Architecture And Collaborative Development Documentation
Recently, sailors from Jolla have been adding documentation to a variety of sections in the wiki relating to both application development (that is, how to develop on top of the Sailfish OS platform) and system development (that is, how to develop the Sailfish OS platform itself). In this blog post, we’d like to point out two areas in particular: the architecture documentation, and the collaboration and contribution documentation. After reading those sections of the Sailfish OS Wiki, a prospective contributor should feel like they have the information they need to contribute to the Sailfish OS platform, be it a bug report, a unit test, a documentation improvement, or a bug fix or a new feature in a software component.
The architecture documentation in the Sailfish OS Wiki contains an overview of the Sailfish OS platform architecture. It describes the various levels of software components which build upon each other to provide the final user experience, from the low-level components like the Hardware Abstraction Layer, to various middleware components providing system services and access APIs, and high-level applications and services providing user-experience on top of the UI subsystem.
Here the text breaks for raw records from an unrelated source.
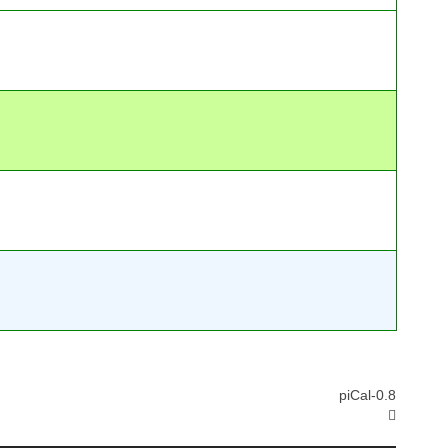
piCal-0.8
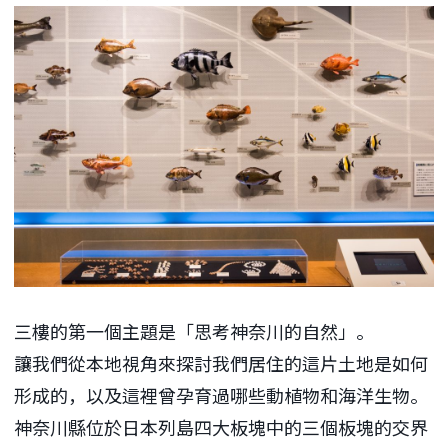
三樓的第一個主題是「思考神奈川的自然」。
讓我們從本地視角來探討我們居住的這片土地是如何
形成的，以及這裡曾孕育過哪些動植物和海洋生物。
神奈川縣位於日本列島四大板塊中的三個板塊的交界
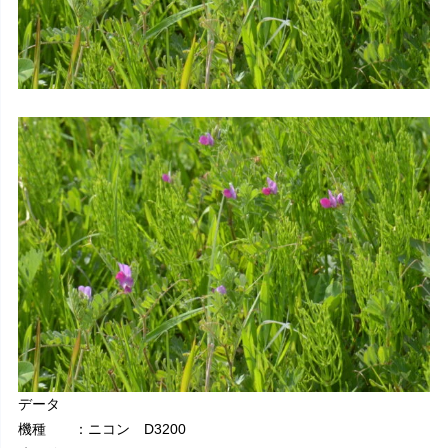
データ
機種 ：ニコン D3200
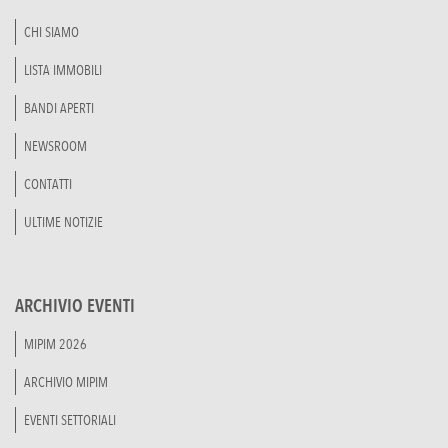
CHI SIAMO
LISTA IMMOBILI
BANDI APERTI
NEWSROOM
CONTATTI
ULTIME NOTIZIE
ARCHIVIO EVENTI
MIPIM 2026
ARCHIVIO MIPIM
EVENTI SETTORIALI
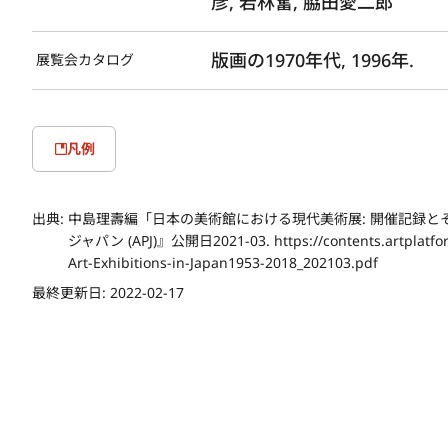
彦, 若林奮, 脇田愛二郎
版画の1970年代, 1996年.
展覧会カタログ
凡例
出典:
中島理壽編「日本の美術館における現代美術展: 開催記録と
ジャパン (APJ)』公開日2021-03. https://contents.artplatfor
Art-Exhibitions-in-Japan1953-2018_202103.pdf
最終更新日:
2022-02-17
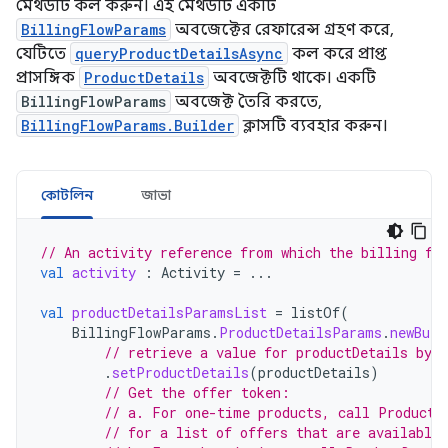
মেথডটি কল করুন। এই মেথডটি একটি
BillingFlowParams
অবজেক্টের রেফারেন্স গ্রহণ করে,
যেটিতে
queryProductDetailsAsync
কল করে প্রাপ্ত
প্রাসঙ্গিক
ProductDetails
অবজেক্টটি থাকে। একটি
BillingFlowParams
অবজেক্ট তৈরি করতে,
BillingFlowParams.Builder
ক্লাসটি ব্যবহার করুন।
কোটলিন
জাভা
// An activity reference from which the billing fl
val
activity
:
Activity
=
...
val
productDetailsParamsList
=
listOf
(
BillingFlowParams
.
ProductDetailsParams
.
newBuil
// retrieve a value for productDetails by 
.
setProductDetails
(
productDetails
)
// Get the offer token:
// a. For one-time products, call ProductD
// for a list of offers that are available 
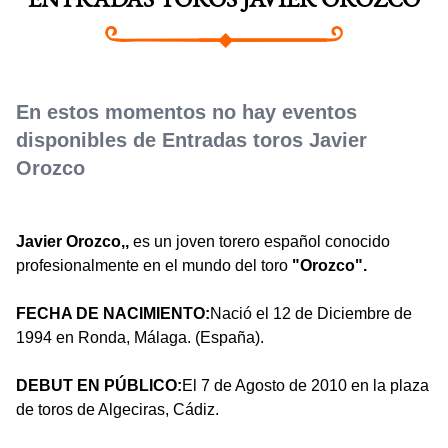
ENTRADAS TOROS JAVIER OROZCO
En estos momentos no hay eventos
disponibles de Entradas toros Javier
Orozco
Javier Orozco,,
es un joven torero español conocido
profesionalmente en el mundo del toro
"Orozco".
FECHA DE NACIMIENTO:
Nació el 12 de Diciembre de
1994 en Ronda, Málaga. (España).
DEBUT EN PÚBLICO:
El 7 de Agosto de 2010 en la plaza
de toros de Algeciras, Cádiz.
After reading through those pages, you should have an understanding of how the various components of Sailfish OS fit together, and which components you might like to contribute to.
The collaborative development documentation in the Sailfish OS Wiki describes how to contribute to Sailfish OS. It includes information about filing bug reports, cloning source code repositories, editing code and creating change requests to the repository, how changes get reviewed and accepted and finally released, and how the quality assurance process works. It also includes a step-by-step example of how to contribute a patch to the Sailfish OS Browser, and finally includes a list of various components of the Sailfish OS platforms along with some developers who have experience developing those components, with whom you can get in contact if you wish to contribute there too!
Next Steps
The next steps for us include allowing community members to create accounts and add content and make changes themselves. As noted above, since we wish to have some process whereby contributions to the wiki can be reviewed similarly to how code is reviewed before being accepted into the repositories, we aren’t quite ready to open it up to everyone just yet. We need to devise some proposals for what this process might look like and what form it might take, and then discuss those proposals with the community, before implementing the best one. We will organise a Sailfish OS Community Meeting on IRC to discuss this topic in great detail, at some point in the near future.
Until then, if you have suggestions or want to report issues like poor formatting or broken links in the wiki, please contact David Greaves or Jarkko Lehtoranta via email or IRC.
We look forward to collaborating with everyone more closely in the future, and to building a more open future!